Abdulrahman Abdulrazak, Kwara State governor, said he is concentrating on Sustainable Development Goals.
He said the state is investing in education and creating an environment that will help it tap the African Continental Free Trade Area (AfCFTA) when it starts, stressing that the state has an advantage in agriculture and agro processing.
Abdulrazak said that BUA Group’s $350 million sugar investment and what Dangote Sugar is doing in the state can help Kwara supply Nigeria’s 1.7 million metric tonnes need.
He disclosed that the state has provided 50,000 hectares of land to Dangote and another 50,000 hectares to BUA. He pointed out that Olam’s cashew processing plant in the state, which is biggest in the country, and other investments, are there owing to relative security in the state.

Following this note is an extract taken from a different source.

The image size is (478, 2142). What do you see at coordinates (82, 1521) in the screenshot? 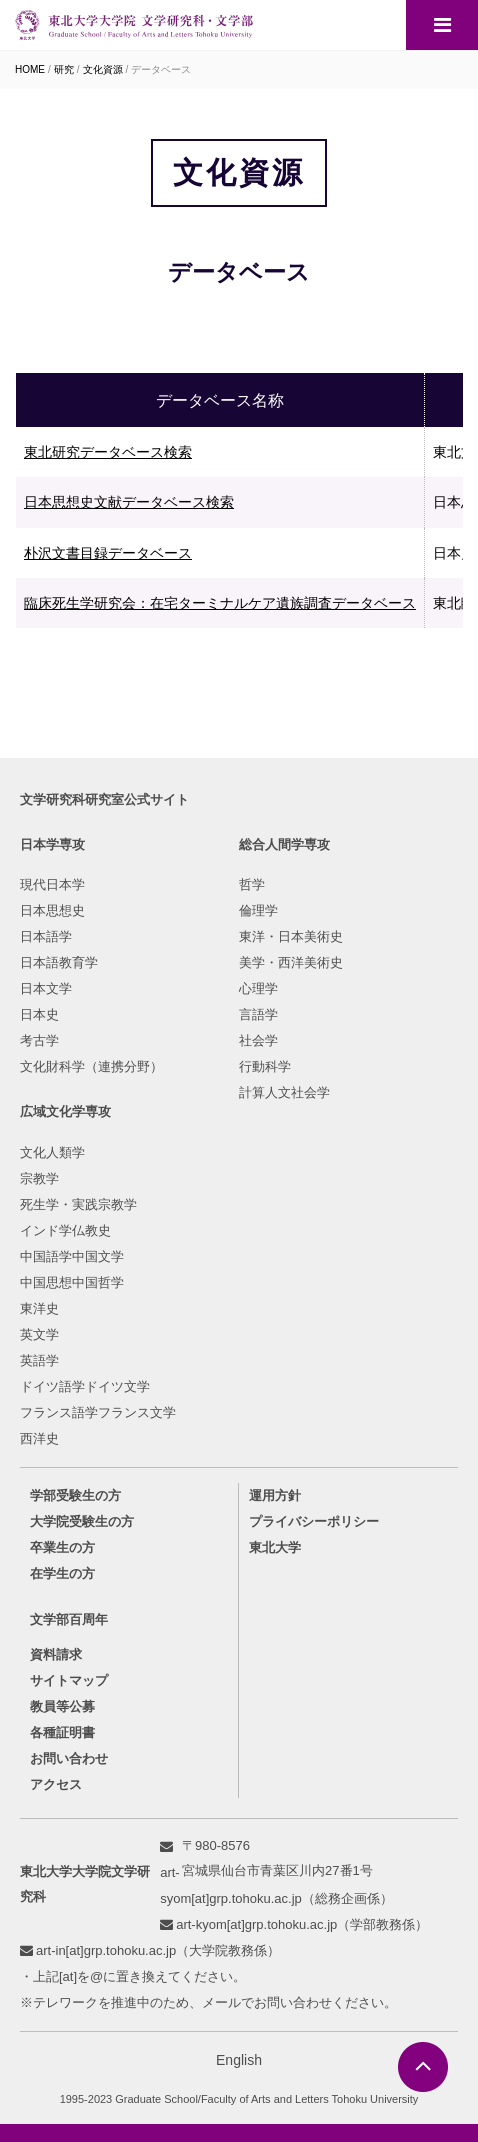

Godwin Obaseki, Edo State governor, said Nigeria’s education today should focus on training the people to think critically and towards vocational and technical education. “The key question we must keep asking ourselves is, how are states organised in terms of data and records? Absence of all these puts competition under threat,” he said.
Obaseki further urged alignment of states and Federal Government in competitiveness.
Kayode Fayemi, chairman, Nigerian Governors’ Forum, said state governments are understudying one another in specific areas where they are doing better to learn and grow in what he described as a peer learning method.
“We are discussing with the World Bank on this development, and they are providing a guide to us on this. This would help us drive competitiveness. We are not going to do it as the World Bank does, but states are understudying each other on where they have greater strengths,” he said.
“For instance, if Edo is doing well in education, we re-direct our other states to them to understudy them to drive competitiveness. States have been part of competitiveness report.
Our ranking and improvement on the ease of doing business must trickle down to the small scale industries, for instance, in terms of our timeframe on delivery of certificate of occupancy,” he said.